▶ YOUR ASSIGNMENT
Your answer must be an exact copy of the listing below.

▶ LISTED RECORDS
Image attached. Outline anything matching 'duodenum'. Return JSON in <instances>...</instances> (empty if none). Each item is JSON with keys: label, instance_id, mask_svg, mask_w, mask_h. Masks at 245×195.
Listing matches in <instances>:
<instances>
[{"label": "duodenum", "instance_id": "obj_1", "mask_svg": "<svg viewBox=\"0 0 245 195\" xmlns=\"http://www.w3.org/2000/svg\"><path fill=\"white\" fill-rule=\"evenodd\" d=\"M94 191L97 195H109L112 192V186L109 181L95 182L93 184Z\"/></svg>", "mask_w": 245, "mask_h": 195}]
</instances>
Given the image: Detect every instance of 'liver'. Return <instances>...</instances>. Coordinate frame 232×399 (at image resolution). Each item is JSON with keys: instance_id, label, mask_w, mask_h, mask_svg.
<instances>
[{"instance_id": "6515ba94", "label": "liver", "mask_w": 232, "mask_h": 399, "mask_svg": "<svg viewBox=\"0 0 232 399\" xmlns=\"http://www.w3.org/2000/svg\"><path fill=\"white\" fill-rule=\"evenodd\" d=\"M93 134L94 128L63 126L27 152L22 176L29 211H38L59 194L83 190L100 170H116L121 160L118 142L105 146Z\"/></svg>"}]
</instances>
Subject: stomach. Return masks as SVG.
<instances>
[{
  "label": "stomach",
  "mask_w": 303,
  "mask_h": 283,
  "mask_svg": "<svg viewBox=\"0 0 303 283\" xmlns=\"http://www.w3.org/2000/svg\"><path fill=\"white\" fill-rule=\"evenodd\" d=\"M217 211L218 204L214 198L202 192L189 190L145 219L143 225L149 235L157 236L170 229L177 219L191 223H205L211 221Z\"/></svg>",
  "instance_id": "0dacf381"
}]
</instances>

▶ COMPLETED EXERCISE
Image attached. Outline anything matching 'duodenum'. Return JSON in <instances>...</instances> (empty if none). Each item is JSON with keys: label, instance_id, mask_svg, mask_w, mask_h. Masks at 245×195.
Listing matches in <instances>:
<instances>
[{"label": "duodenum", "instance_id": "obj_1", "mask_svg": "<svg viewBox=\"0 0 245 195\" xmlns=\"http://www.w3.org/2000/svg\"><path fill=\"white\" fill-rule=\"evenodd\" d=\"M94 191L97 195H109L112 192V186L109 181L95 182L93 184Z\"/></svg>", "mask_w": 245, "mask_h": 195}]
</instances>
Given the image: Detect every instance of 'liver'. Return <instances>...</instances>. Coordinate frame 232×399 (at image resolution). Each item is JSON with keys: instance_id, label, mask_w, mask_h, mask_svg.
<instances>
[{"instance_id": "6515ba94", "label": "liver", "mask_w": 232, "mask_h": 399, "mask_svg": "<svg viewBox=\"0 0 232 399\" xmlns=\"http://www.w3.org/2000/svg\"><path fill=\"white\" fill-rule=\"evenodd\" d=\"M93 134L94 128L63 126L27 152L22 176L29 211H38L59 194L83 190L100 170H116L121 160L118 142L105 146Z\"/></svg>"}]
</instances>
Subject: stomach. Return masks as SVG.
<instances>
[{
  "label": "stomach",
  "mask_w": 303,
  "mask_h": 283,
  "mask_svg": "<svg viewBox=\"0 0 303 283\" xmlns=\"http://www.w3.org/2000/svg\"><path fill=\"white\" fill-rule=\"evenodd\" d=\"M217 211L218 204L214 198L202 192L189 190L145 219L143 225L149 235L157 236L170 229L177 219L191 223H205L211 221Z\"/></svg>",
  "instance_id": "0dacf381"
}]
</instances>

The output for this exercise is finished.